Lecturas de hoy, de ayer y de mañana

Lecturas de hoy, de ayer y de mañana

Por Sara Plaza

Sobre el lenguaje y el uso del mismo que hace el actual presidente del gobierno español, leía hace poco lo siguiente:

La farmacia de Platón de Derrida es la oposición dialéctica a la farmacopea rajoyana. Se trata de un compendio de recetas desgastadas por la historia, la malsana historia de la usurpación y el latrocinio y que tan mal sentaban a Sócrates en el Fedro. Es un batiburrillo, una miscelánea mamapea entre Goebbels y Paco Martínez Soria. Su procedimiento es bien sencillo: utilización de una calculada ambigüedad en expresiones como "hay que hacer lo que hay que hacer"; expresión de formulaciones genéricas que enganchen con un aparente sentido común, tipo "no podemos gastar lo que no tenemos"; cierre ideológico del discurso: "no hay alternativas, la historia se ha encargado de desmentirlas"; y culpabilización generalizada: "hemos vivido por encima de nuestras posibilidades". Es decir, un montón de bobadas sin más sentido que embaucar a una audiencia sumisa, en parte, o refractaria, pero que, en todo caso, nada puede hacer contra la utilización torticera de la democracia. [...] La farmacopea rajoyana acabará con todos nuestros males, y también con nuestros bienes. (La farmacia de Rajoy, por Bernardo Pérez Andreo)

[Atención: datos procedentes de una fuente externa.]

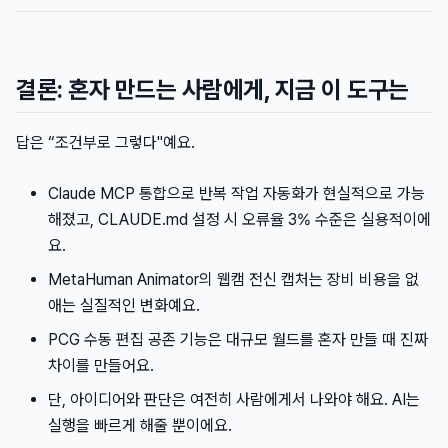
결론: 혼자 만드는 사람에게, 지금 이 도구는
답은 “조건부로 그렇다"예요.
Claude MCP 통합으로 반복 작업 자동화가 현실적으로 가능
해졌고, CLAUDE.md 설정 시 오류율 3% 수준은 실용적이에
요.
MetaHuman Animator의 웹캠 전신 캡처는 장비 비용을 없
애는 실질적인 변화예요.
PCG 수동 편집 공존 기능은 대규모 월드를 혼자 만들 때 진짜
차이를 만들어요.
단, 아이디어와 판단은 여전히 사람에게서 나와야 해요. AI는
실행을 빠르게 해줄 뿐이에요.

Y hace algo más, leyendo Los condenados de la tierra de Frantz Fanon subrayé algunos párrafos como este:

Es verdad que si se toma la precaución de emplear un lenguaje sólo comprensible para los licenciados en derecho o en ciencias económicas, se probará fácilmente que las masas deben ser dirigidas. Pero si se habla el lenguaje concreto, si no se está obsesionado por la voluntad perversa de confundir las cartas, de desembarazarse del pueblo, se advierte entonces que las masas captan todos los matices, todas las astucias. Recurrir a un lenguaje técnico significa que se quiere considerar a las masas como profanas. Ese lenguaje disimula mal el deseo de los conferenciantes de engañar al pueblo, de dejarlo fuera. La empresa de oscurecimiento del lenguaje es una máscara tras la cual se perfila una más amplia empresa de despojo. Se pretende al mismo tiempo arrebatarle al pueblo sus bienes y su soberanía. Todo puede explicarse al pueblo a condición de que se quiera que comprenda realmente. Y si se piensa que no se necesita de él, que por el contrario amenaza con romper la buena marcha de las múltiples sociedades privadas y de responsabilidad limitada cuyo fin es hacer al pueblo todavía más miserable, el problema está zanjado.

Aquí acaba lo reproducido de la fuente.